Deep Gaussian Processes

February 18, 2024

Sparse Gaussian Processes

Assuming a dataset \( (X,y) \) of \(N\) training samples, building a Gaussian process requires an inversion of \(N\times N\) matrix which takes \( \mathcal{O}(N^3) \) time.

The idea of sparse GP with inducing points (SPGP) is to replace the original data with a smaller dataset \( (Z, u = f(Z)) \) where \( f \) is the true latent function.

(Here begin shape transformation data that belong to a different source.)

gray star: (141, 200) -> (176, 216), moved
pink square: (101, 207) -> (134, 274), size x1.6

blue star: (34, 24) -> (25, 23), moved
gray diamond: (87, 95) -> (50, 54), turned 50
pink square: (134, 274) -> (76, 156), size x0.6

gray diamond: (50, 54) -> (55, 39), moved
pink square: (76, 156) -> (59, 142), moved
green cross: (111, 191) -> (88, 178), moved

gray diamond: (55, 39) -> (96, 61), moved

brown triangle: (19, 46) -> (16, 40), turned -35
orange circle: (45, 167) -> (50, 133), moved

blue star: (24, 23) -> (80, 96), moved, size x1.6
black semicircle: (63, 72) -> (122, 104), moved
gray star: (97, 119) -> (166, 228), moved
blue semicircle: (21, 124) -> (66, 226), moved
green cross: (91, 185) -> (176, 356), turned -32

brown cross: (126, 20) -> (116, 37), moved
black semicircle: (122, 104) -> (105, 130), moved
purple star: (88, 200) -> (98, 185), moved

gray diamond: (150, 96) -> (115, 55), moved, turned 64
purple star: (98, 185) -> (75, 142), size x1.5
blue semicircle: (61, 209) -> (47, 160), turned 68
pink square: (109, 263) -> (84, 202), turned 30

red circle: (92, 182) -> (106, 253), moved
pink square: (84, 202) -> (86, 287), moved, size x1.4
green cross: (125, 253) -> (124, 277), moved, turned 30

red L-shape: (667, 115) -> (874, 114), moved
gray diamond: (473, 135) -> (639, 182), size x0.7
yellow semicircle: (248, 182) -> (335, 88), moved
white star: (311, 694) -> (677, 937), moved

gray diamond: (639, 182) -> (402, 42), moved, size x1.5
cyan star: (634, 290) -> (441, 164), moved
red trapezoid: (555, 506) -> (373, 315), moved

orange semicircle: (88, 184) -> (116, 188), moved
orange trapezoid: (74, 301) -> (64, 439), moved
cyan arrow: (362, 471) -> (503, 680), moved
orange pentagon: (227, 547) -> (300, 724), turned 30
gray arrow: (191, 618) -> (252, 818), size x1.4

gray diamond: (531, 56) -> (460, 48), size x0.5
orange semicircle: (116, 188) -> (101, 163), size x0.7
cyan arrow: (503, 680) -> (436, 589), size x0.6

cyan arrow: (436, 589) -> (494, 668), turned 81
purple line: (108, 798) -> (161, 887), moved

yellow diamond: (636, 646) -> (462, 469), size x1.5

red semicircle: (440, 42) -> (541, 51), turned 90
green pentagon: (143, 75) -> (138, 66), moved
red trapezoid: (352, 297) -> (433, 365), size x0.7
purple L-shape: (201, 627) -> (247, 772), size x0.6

The likelihood with the inducing points are:

\[\begin{aligned} \mathbb{P}(y|X,Z,u,\theta) & = \prod_{n=1}^N \mathbb{P}(y_n|x_n,Z,\theta)\\ & = \prod_{n=1}^N \mathcal{N}(y_n|K_{f_n u}K_{uu}^{-1}u, K_{f_n f_n}, K_{f_n f_n} - K_{f_n u} K_{uu}^{-1}K_{u f_n} + \sigma^2)\\ & = \mathcal{N}(y|K_{fu}K_{uu}^{-1}u, K_{ff}, \text{diag}(K_{ff} - Q_{ff}) + \sigma^2\mathbb{I}) \end{aligned}\]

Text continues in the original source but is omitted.